Hari was surprised. He’d never tried to contact Tamonash after he’d left Ophir, and Tamonash hadn’t tried to contact him, either. He talked with Tamonash’s daughter, Aamaal, who was still living and working on Earth, and quickly reached an agreement about selling the estate. Hari’s inheritance was by no means enough to purchase a ship, but he worked out that he could at last pay to have a question answered, and for the first time in their partnership he and Rubber Duck quit the Belt and headed sunwards, towards Earth, and the Memory Whole.
2
The dropship looped around Earth’s Moon and closed on a small, stony asteroid, one of several orbiting the L5 point. A Greater Brazilian corporado had deflected it from its Earth-crossing orbit fifteen hundred years ago, and mined its regolith for platinum-group metals, rare-earth elements, and hydrogen and oxygen. Now it housed the Memory Whole.
Hari appraised it as the dropship spiralled into a close orbit. An irregular, heavily cratered spheroid with a major axis of a little less than a kilometre, gouged by strip mines, riddled with test bores and extraction shafts. Plantations of vacuum organisms that resembled black, bushy rocket ships packed the floors of craters and marched in phalanxes across inter-crater plains.
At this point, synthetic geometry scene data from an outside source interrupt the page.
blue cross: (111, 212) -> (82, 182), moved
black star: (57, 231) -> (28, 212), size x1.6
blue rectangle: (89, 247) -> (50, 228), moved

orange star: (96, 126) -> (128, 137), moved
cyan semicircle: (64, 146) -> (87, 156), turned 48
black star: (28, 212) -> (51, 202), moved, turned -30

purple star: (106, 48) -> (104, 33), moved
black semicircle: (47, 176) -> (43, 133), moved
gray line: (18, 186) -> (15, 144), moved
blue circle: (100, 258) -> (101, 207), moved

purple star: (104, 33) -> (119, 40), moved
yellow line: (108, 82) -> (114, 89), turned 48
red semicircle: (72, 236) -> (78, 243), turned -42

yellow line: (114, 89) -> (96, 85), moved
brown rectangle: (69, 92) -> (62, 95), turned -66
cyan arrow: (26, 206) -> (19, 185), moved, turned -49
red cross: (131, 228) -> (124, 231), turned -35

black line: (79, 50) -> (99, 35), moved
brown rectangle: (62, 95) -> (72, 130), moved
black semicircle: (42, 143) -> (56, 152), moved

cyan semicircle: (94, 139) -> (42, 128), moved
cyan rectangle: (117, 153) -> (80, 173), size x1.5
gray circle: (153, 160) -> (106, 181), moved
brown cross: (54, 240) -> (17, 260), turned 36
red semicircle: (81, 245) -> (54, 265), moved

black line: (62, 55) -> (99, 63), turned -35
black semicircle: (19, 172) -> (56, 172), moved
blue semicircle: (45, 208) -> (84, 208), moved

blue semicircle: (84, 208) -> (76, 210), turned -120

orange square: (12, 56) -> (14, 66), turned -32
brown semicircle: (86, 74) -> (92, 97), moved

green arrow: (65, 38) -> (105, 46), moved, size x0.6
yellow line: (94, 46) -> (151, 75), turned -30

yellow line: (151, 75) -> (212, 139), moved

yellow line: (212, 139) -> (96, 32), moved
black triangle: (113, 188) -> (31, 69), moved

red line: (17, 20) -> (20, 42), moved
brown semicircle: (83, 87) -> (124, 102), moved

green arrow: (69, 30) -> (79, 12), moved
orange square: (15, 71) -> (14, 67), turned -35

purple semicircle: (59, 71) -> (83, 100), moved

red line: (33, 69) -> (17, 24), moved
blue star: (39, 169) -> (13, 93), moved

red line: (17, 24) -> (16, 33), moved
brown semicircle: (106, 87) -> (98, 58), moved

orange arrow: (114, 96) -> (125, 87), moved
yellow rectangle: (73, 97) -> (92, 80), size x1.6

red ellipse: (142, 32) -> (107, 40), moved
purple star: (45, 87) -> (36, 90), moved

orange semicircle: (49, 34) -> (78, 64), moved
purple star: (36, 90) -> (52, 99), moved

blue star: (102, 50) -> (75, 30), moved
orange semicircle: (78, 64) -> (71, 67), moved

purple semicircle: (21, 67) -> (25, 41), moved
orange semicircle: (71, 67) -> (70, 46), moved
A rack of railgun catapults. The remains of an ancient refinery. An interesting labyrinth of interconnected pods buried under a mound of shaly spall. You could always find something useful in old installations. Construction steel, cables and ancient electronics that could be rendered down for copper and
germanium and gallium, personal artefacts abandoned by former occupants . . .
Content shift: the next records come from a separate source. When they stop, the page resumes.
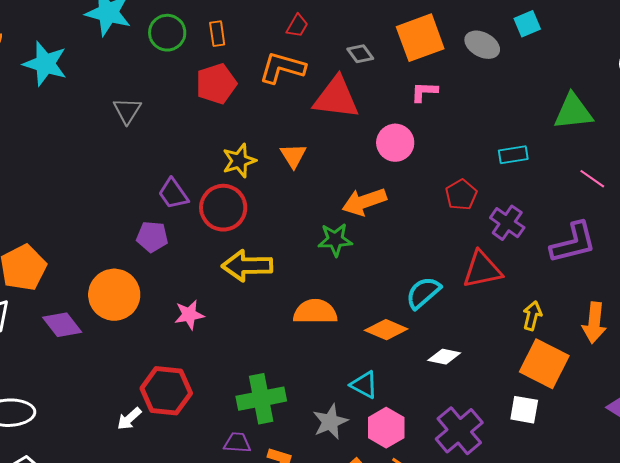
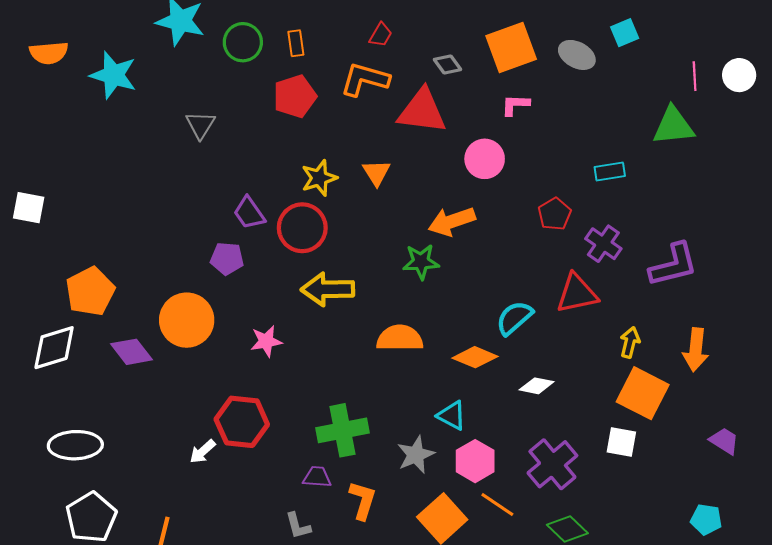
pink line: (592, 179) -> (695, 76), moved, turned 52

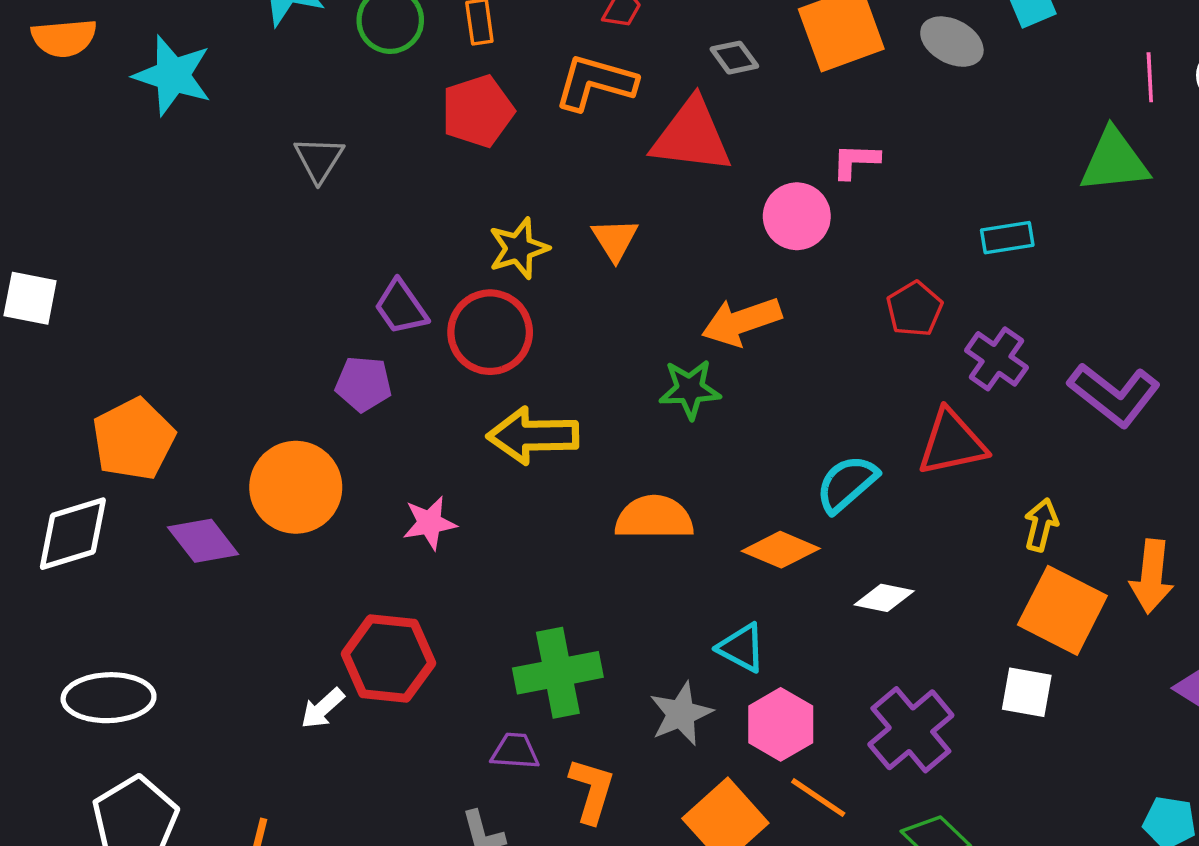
pink L-shape: (515, 105) -> (856, 161), moved
purple L-shape: (673, 265) -> (1114, 395), turned 52
orange arrow: (696, 350) -> (1152, 576), moved

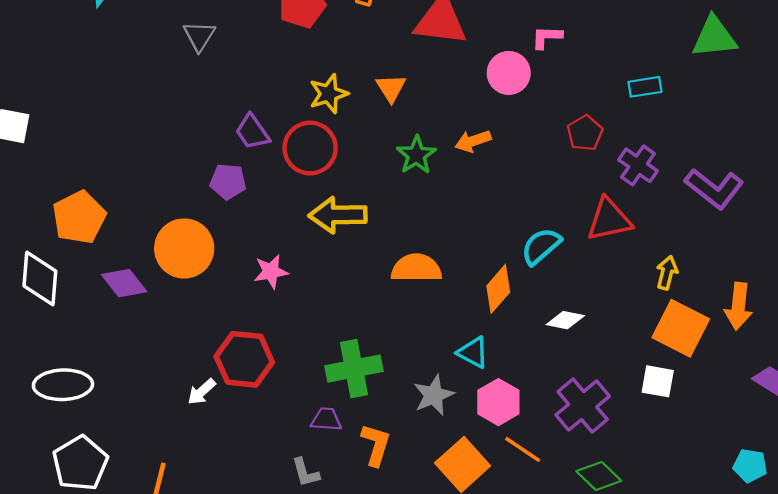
orange arrow: (742, 321) -> (473, 141), size x0.7
green star: (690, 389) -> (416, 155), moved, turned -30
white diamond: (73, 534) -> (40, 279), turned -68
orange diamond: (781, 550) -> (498, 289), turned -72

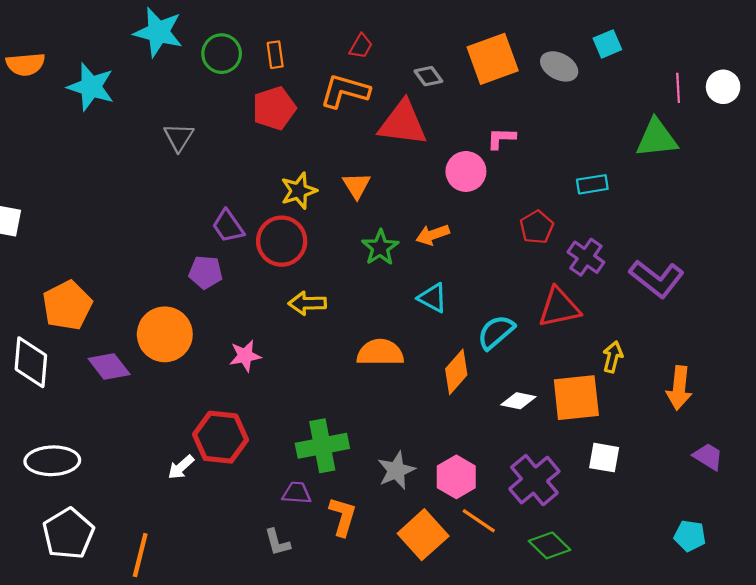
yellow arrow: (338, 215) -> (307, 303), size x0.7
orange square: (681, 328) -> (576, 398), moved, turned -33
cyan triangle: (473, 352) -> (433, 298), moved

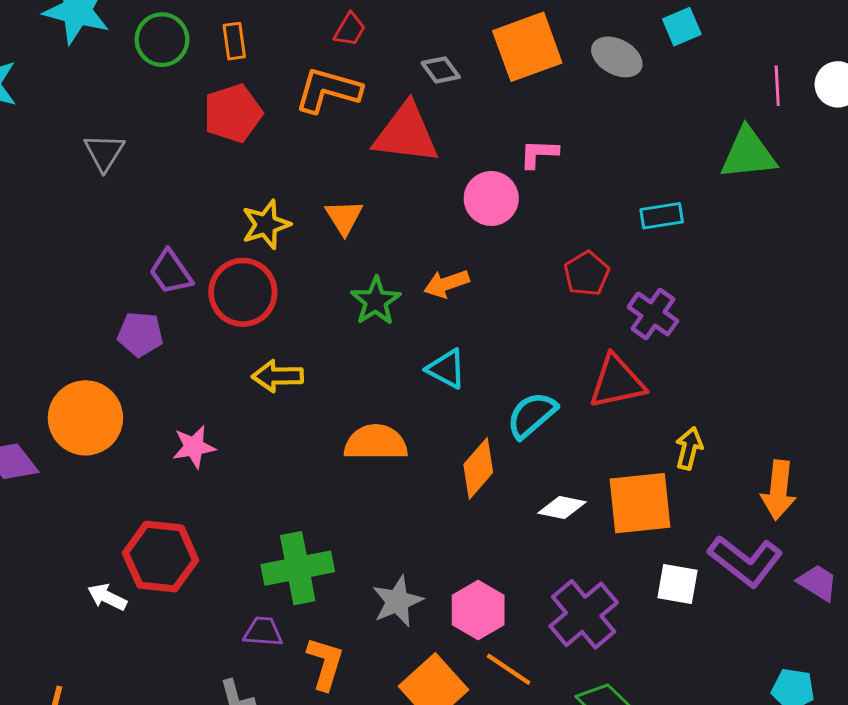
purple L-shape: (657, 279) -> (745, 561), moved
white arrow: (181, 467) -> (107, 597), turned 68

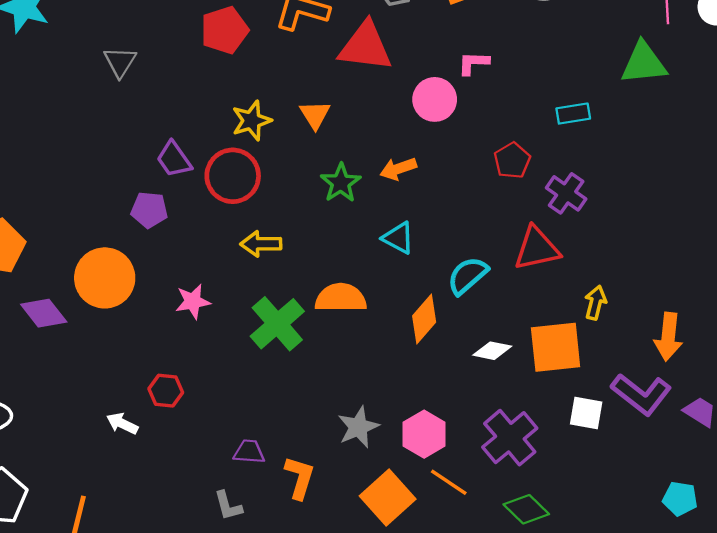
red hexagon: (161, 557) -> (166, 391), size x0.6
green cross: (298, 568) -> (277, 324), moved, turned -30

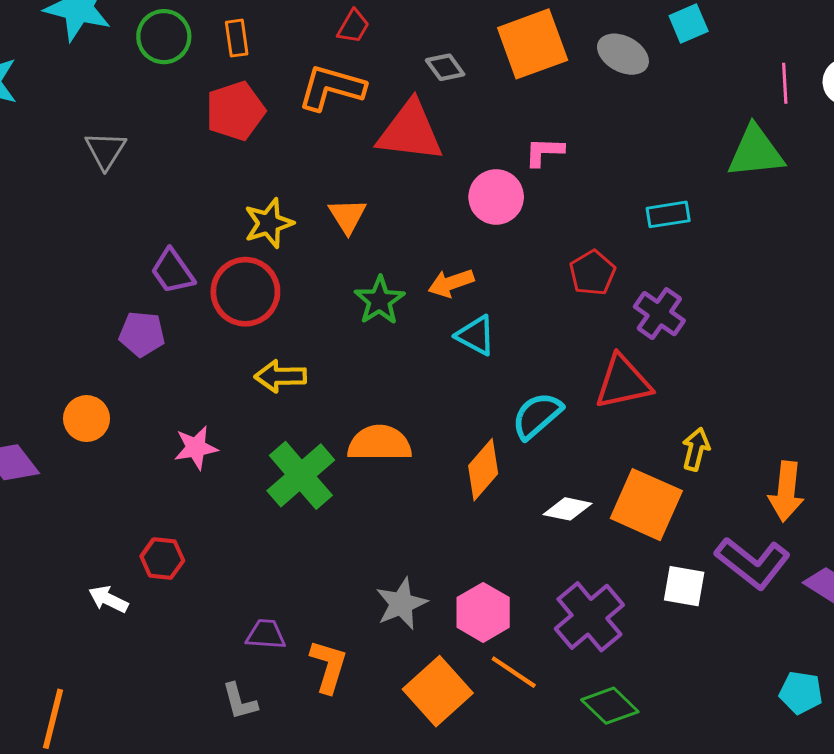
cyan triangle: (398, 238) -> (476, 335), moved
orange circle: (105, 278) -> (87, 419), size x0.6
orange square: (556, 347) -> (646, 505), turned 30

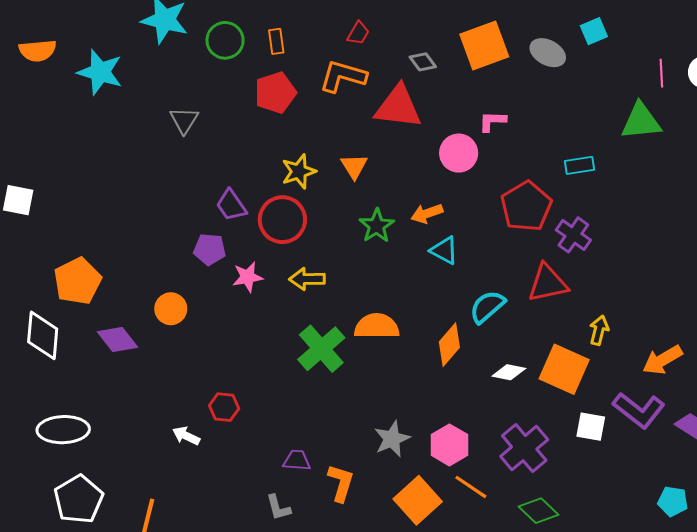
red pentagon: (592, 273) -> (526, 206), size x1.6
pink star: (196, 448) -> (248, 277), moved
orange arrow: (786, 491) -> (662, 360), turned 54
But these ruins were inhabited. The discorporate tankies who had founded the Memory Whole had used intersecting beams of protons and antiprotons to bore a shaft through the asteroid’s rotational axis, and the fused rock wall of the shaft was coated with a network whose complexity was several orders of magnitude larger than that of the human brain. Parts of it were based on a variety of hardwired platforms, but the majority was rooted in probability fields generated by billions of loops of metal-rich ZNA within clades of slow-growing alife bacteria.
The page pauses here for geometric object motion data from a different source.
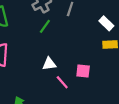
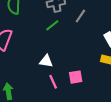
pink square: (83, 71) -> (76, 77), turned -32

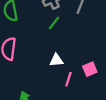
pink line: (53, 82) -> (68, 79), turned 56

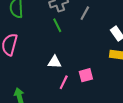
green line: (54, 23) -> (57, 25), turned -72

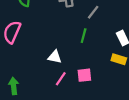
green line: (57, 25) -> (84, 36), moved, turned 32

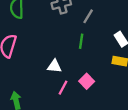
pink square: (84, 75) -> (87, 81), turned -32

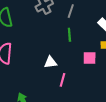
pink square: (87, 81) -> (90, 58), moved, turned -32

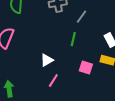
white triangle: (50, 62) -> (47, 60), turned -40

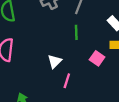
pink square: (86, 67) -> (97, 58), turned 32

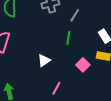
pink line: (67, 81) -> (56, 88), moved

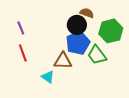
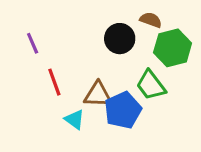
brown semicircle: (87, 13) -> (151, 20), moved
blue pentagon: (78, 43) -> (123, 110), moved
red line: (23, 53) -> (54, 82), moved

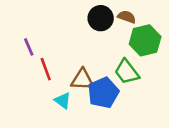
black circle: (120, 39) -> (101, 18), moved
purple line: (33, 43) -> (29, 47), moved

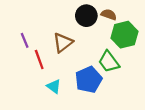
brown triangle: (82, 80) -> (63, 43), moved, turned -40

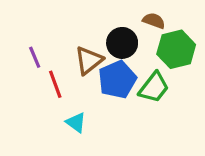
black circle: (86, 16) -> (122, 43), moved
green trapezoid: (109, 62) -> (154, 87), turned -105
blue pentagon: (89, 80) -> (117, 79), moved

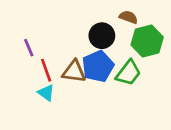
brown triangle: (89, 60) -> (74, 72), moved, turned 45
cyan triangle: (76, 122) -> (46, 93), moved

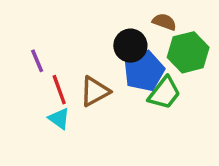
blue pentagon: (98, 66) -> (144, 71), moved
brown triangle: (74, 72) -> (95, 91), turned -35

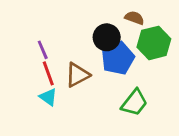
purple line: (37, 61) -> (43, 50), moved
green trapezoid: (164, 93) -> (134, 103), moved

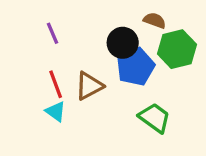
purple line: (43, 50) -> (52, 33), moved
green trapezoid: (134, 103) -> (155, 118), turned -92

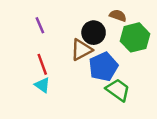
blue pentagon: (135, 67) -> (103, 67), moved
brown triangle: (89, 86) -> (81, 50), moved

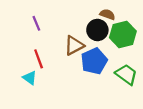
black circle: (94, 33) -> (97, 30), moved
cyan triangle: (42, 85) -> (30, 78), moved
green trapezoid: (118, 90) -> (126, 74), moved

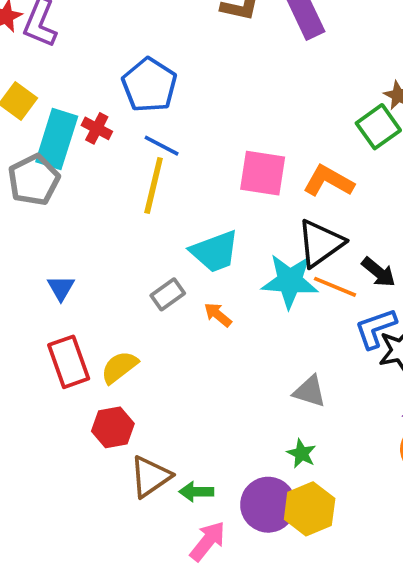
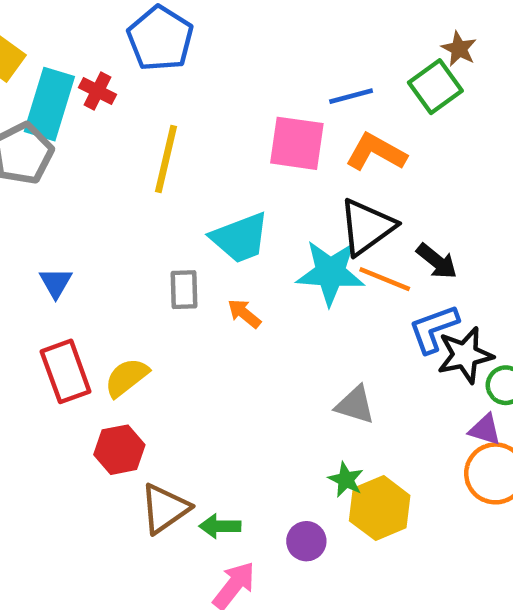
blue line: (162, 146) -> (351, 96), moved, turned -42
gray rectangle: (168, 294) -> (184, 290), turned -56
purple circle: (268, 505) -> (306, 541), size x0.6
yellow hexagon: (310, 509) -> (380, 508), moved

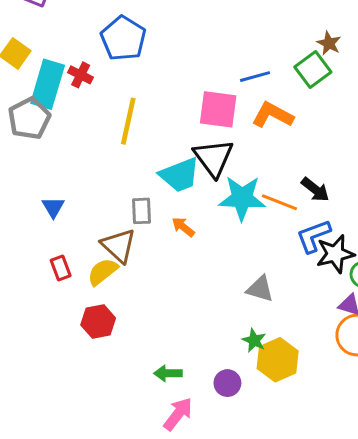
black triangle: (367, 227) -> (213, 158), moved, turned -30
red rectangle: (66, 371) -> (61, 268), size x0.6
brown triangle: (165, 509) -> (119, 245), moved, turned -42

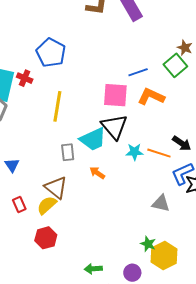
cyan star: (242, 198) -> (134, 152), size x0.6
gray rectangle: (141, 211) -> (68, 152), moved
gray triangle: (260, 289) -> (161, 203), moved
This was the information sea where the founders of the Memory Whole now lived. They had been discorporate for more than fifteen hundred years, early pioneers whose brains had been scanned by a variety of primitive techniques and replicated in digital simulations. Although they claimed to be the first true posthumans, the first to have transcended baseline human consciousness and escaped what they called meatspace, their minds were crude, unaugmented replicas of their original selves. This was partly due to technical limitations, but was also the expression of a shared ideology. The discorporate of the Memory Whole wanted to live for ever, but they did not want to change. They wanted to preserve themselves as they had been in their so-called prime, and that they had largely succeeded was both their glory and their failure. They had won the amortality they craved, but did not realise that they had built a prison and willingly entered it. They were the last remnant of the old Western cults which had venerated the primacy of the individual. The ghosts of libertarians trying to keep their little candle-flames of ego-self alight for as long as possible, refusing to understand that flames are never the same but are always dancing, always changing.